Thyssenkrupp is in the middle of a major shift under Chief Executive Heinrich Hiesinger towards technology and away from the more volatile steel industry, its traditional mainstay.
It has sold its money-losing Brazilian steel mill CSA Cia Siderúrgica do Atlántico SA to Ternium SA <TX.N> and struck a deal to combine its European steel businesses with that of India’s Tata Steel <TISC.NS> in 2018.
“The structural problems in the European steel industry have not gone away. We still have significant overcapacities also on the European flat steel market,” Hiesinger said on Thursday.
But labor representatives are demanding job protection for workers and say Thyssenkrupp is shirking responsibility for a business whose roots go back more than 200 years.

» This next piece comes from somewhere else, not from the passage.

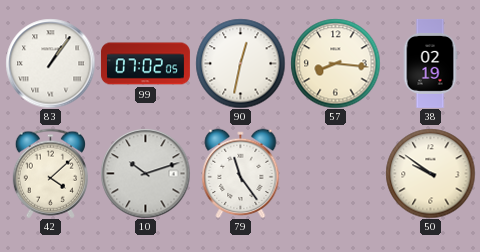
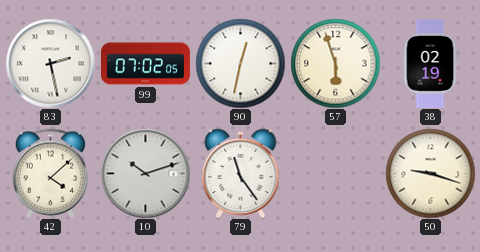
83: 1:06 -> 2:28
57: 8:16 -> 5:57
50: 9:51 -> 9:18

Hiesinger said he remained confident an agreement with workers can be found as thousands were expected to stage demonstrations at Thyssenkrupp’s tin plate production site in Andernach, calling for job and plant guarantees.
“All conceivable alternatives would involve far greater job cuts,” Hiesinger said, referring to 2,000 job losses that were already announced along with the joint venture in September.
Shareholder Cevian, which holds around 18 percent of Thyssenkrupp, described the results as concerning, saying management had set a target four years ago to achieve operating margins of 6-7 percent but was only making half that.
“The strategy has not yet delivered what was promised” Cevian co-founder Lars Foerberg told German daily Handelsblatt in an interview.
He said while the company had found a good solution for the steel division, it needed to look at finding the right structure for its other divisions to become more competitive.
“There are various options to find the right structure. A joint venture, decentralized company structure, spin-off. The main point is that old-style conglomerates don’t work,” he said.
The chief executive of Siemens <SIEGn.DE> also said earlier this month that he saw no future for old-school conglomerates.
CATCHING A LIFT
While slowly reducing its dependency on steel, Thyssenkrupp is staking its future on its elevators unit, its most profitable, as well as demand from the automotive sector, its biggest customer group accounting for about a quarter of sales.
ThyssenKrupp’s order intake rose 18 percent to 44.29 billion euros ($52 billion) in the financial year to Sept. 30 while adjusted earnings before interest and tax (EBIT) reached 1.91 billion euros, beating the 1.73 billion expected by analysts in a Reuters poll.
Operating profit at its elevators unit, which mostly caters to clients in the United States and Europe with its internet-connected elevators, rose 7 percent to 922 million euros, making it the group’s single biggest profit contributor.
At its components technology unit, which supplies parts to nine out of 10 premium cars, including all models of electric car maker Tesla <TSLA.O>, operating profit grew 12 percent to 377 million euros.
Shares in the group turned positive after sharp early falls, and closed up almost 4 percent. “The numbers came out better than feared, although the outlook could disappoint people a bit,” said one trader.
Thyssenkrupp, which recommended an unchanged dividend of 0.15 euros per share, said it expects adjusted EBIT this year of 1.8-2.0 billion euros while analysts on average expect 2.03 billion euros.